Although Maxwell admitted that Nigerian media houses have given dambe better coverage than it has received in the international sphere, he stressed that more effort has to be put into the manner in which news content is sourced, so that journalists would not just sit in armchairs waiting for news to break on air or merely go to pick up crumbs during press conferences.

He reiterated further, “We just want them to keep it up and step up more. We don’t have to wait to call when a piece comes from CNN or we wait to see what can drop at events. That’s not how it should be. That’s the wrong way round.

“We should start looking at where our media ought to be and how we can be taken seriously. Come with us, work with us. We are a proudly local Nigerian organisation.

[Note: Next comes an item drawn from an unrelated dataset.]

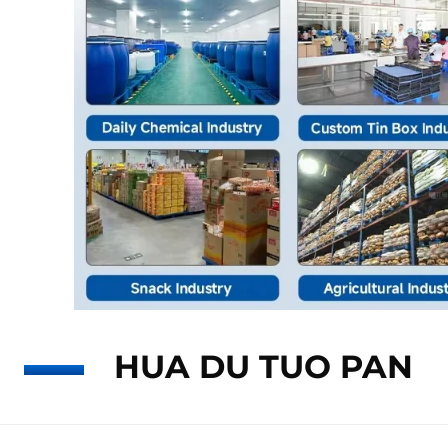
HUA DU TUO PAN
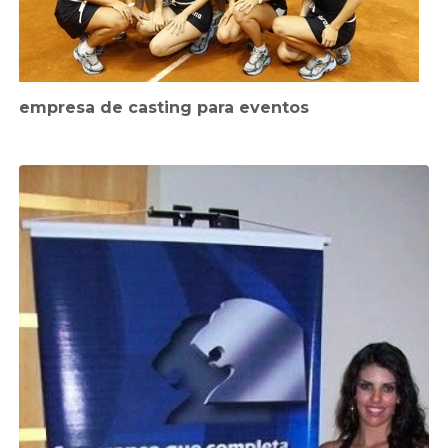
empresa de casting para eventos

So, work with us to build a traditional grassroots forum.”

He concluded by charting a course of action and suggestions on how all sports stakeholders can join hands to ensure that dambe and other traditional Nigerian sporting events become viable and recognised internationally.

“My key call to the media is, ‘Take more interest, apply your journalistic principles, and work with us to grow Nigerian sports.’ We are Nigeria’s leading combat sports organisation.

We promote dambe, which is a traditional boxing native to Northern Nigeria. We are internationalising dambe through a mixture of content and a number of events.

“We are here at the Sports Africa Investment Summit  beating the drum for dambe and engaging with fellow sports stakeholders from across Nigeria and Africa.

We all have to face the costs. Everybody must be kind to each other, work with each other and come to events where everyone is working together. I think that’s the key thing to do in developing sports,” Maxwell posited.

He reasoned that the best way to make sports grow is through collaborative efforts among people from all walks of life, hence his delight with what he described as a very productive forum for growth that was provided in the two-day investment summit in Lagos.